Le chantier des normes et la question de la surfacturation
Le sénateur a par ailleurs insisté sur la nécessité de créer une Agence nationale de normalisation, un organe neutre qui viendrait pallier les insuffisances actuelles, où l’édiction des normes reste confinée à une simple direction du ministère de l’Industrie, sans consensus des autres structures concernées. Fort de son expérience dans la gestion de contrats publics, il a également dénoncé la surfacturation et le « coulage » observés sur certains chantiers de routes en asphalte, où la diminution des quantités de matériaux se traduit concrètement par des couches d’asphalte de 3 centimètres là où huit auraient été nécessaires. « Le système est à refaire.
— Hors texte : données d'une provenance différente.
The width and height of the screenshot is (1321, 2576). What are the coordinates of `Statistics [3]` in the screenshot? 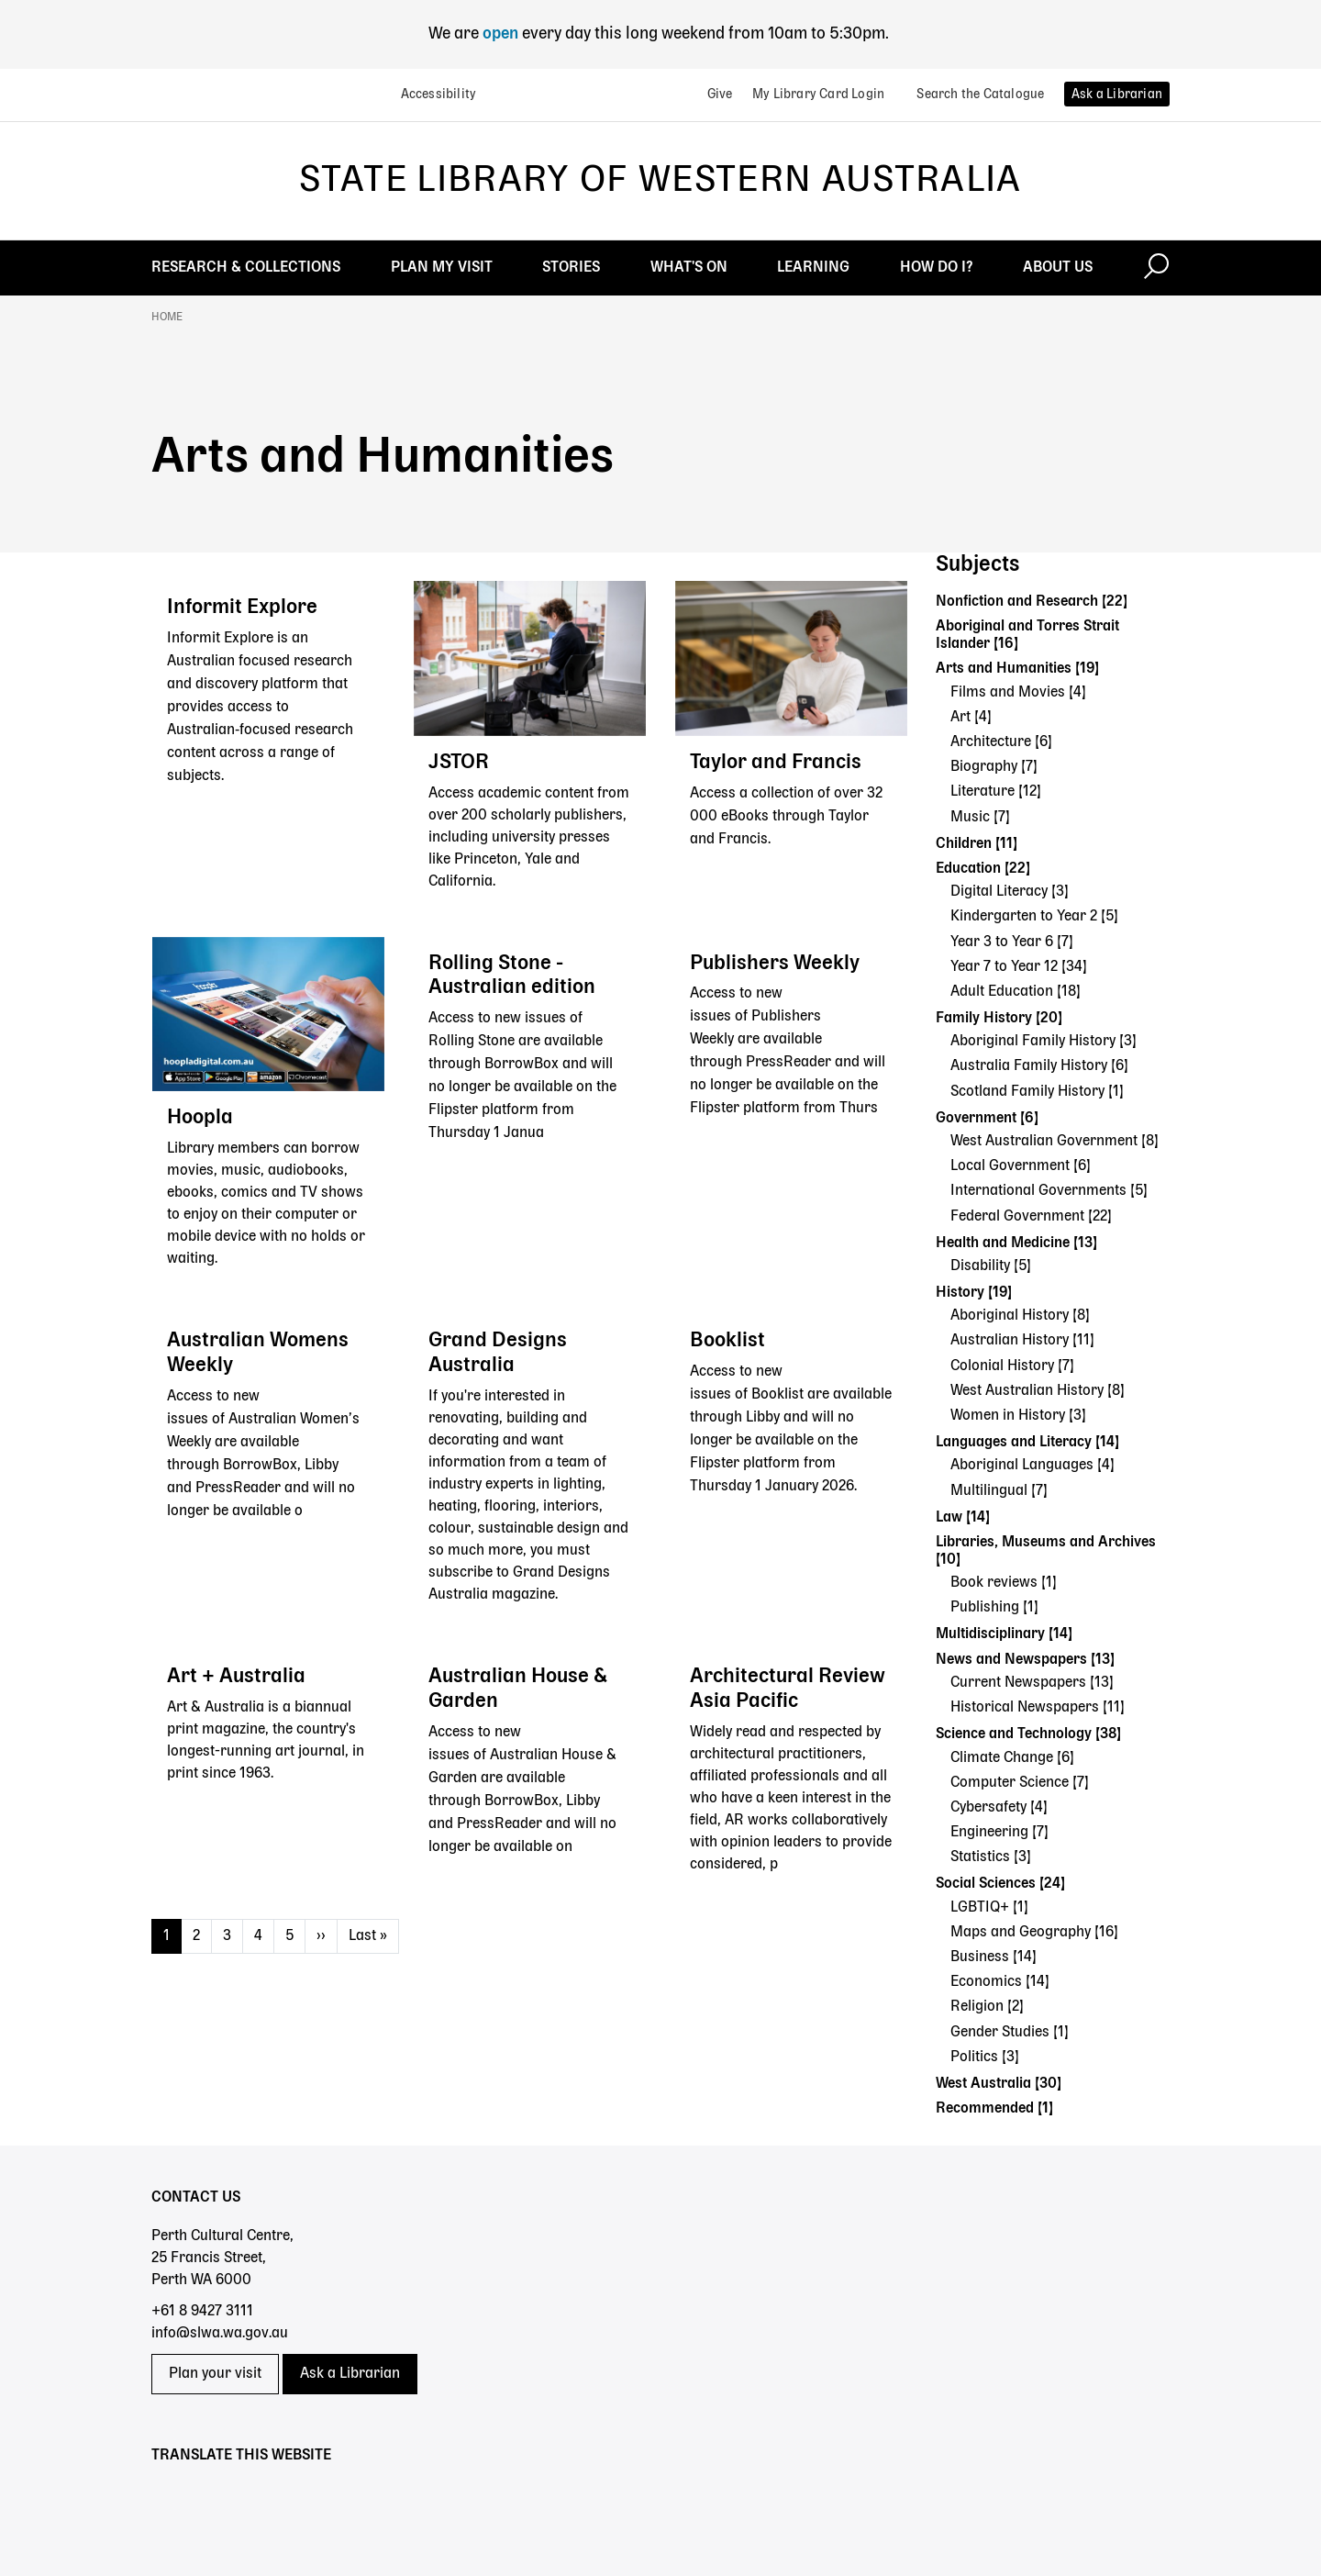 It's located at (990, 1857).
Nos villes sont à refaire », a-t-il résumé, appelant à une main-d’œuvre qualifiée, des matériaux conformes et une accélération des travaux.
Face à une croissance démographique kinoise estimée à 6 % par an, Jean Bamanisa a jugé insuffisant un rythme de construction limité à 100 kilomètres annuels et a rappelé l’existence d’accords signés avec les Nations unies, le Qatar et d’autres puissances, dont il souhaite qu’ils servent exclusivement aux infrastructures urbaines. Il évalue à 30 milliards de dollars sur quinze ans les besoins nécessaires pour remettre à niveau l’offre d’infrastructures des villes congolaises, faute de quoi les interventions resteront, selon lui, de simples « contrats-mandats » sans effet durable. Il a conclu en annonçant que la prochaine édition d’Expo Béton se tiendrait à Kinshasa, autour de la thématique de l’automobile des villes.
Ce que cette rencontre dit du secteur
Au-delà des chiffres et des annonces, cette rencontre illustre une prise de conscience partagée par les acteurs publics et privés du BTP congolais : sans compétences certifiées, sans normes opposables et sans financements pérennes, la qualité des infrastructures continuera de peser sur le quotidien des Kinois. La présence, autour de la même table, d’un ministre, de représentants d’institutions financières internationales, de formateurs et de dirigeants d’entreprises traduit une volonté de dialogue entre des mondes qui, trop souvent, s’ignorent. Les mois à venir diront si cette mobilisation se traduira par l’adoption de la proposition de loi sur la construction, par la création de l’Agence nationale de normalisation évoquée, ou par la mobilisation effective des financements internationaux annoncés.
Une ville qui attend ses bâtisseurs
Il y a, dans les mots de Jean Bamanisa, l’aveu d’un retard immense et la conviction, tout aussi affirmée, qu’il n’est pas trop tard pour agir. Entre les façades qu’il faudra un jour démolir pour n’avoir pas respecté les normes et les routes rigides censées tenir un demi-siècle, Kinshasa se trouve à un carrefour : celui où la formation professionnelle cesse d’être un vœu pieux pour devenir, enfin, le socle sur lequel se bâtissent les villes qui durent.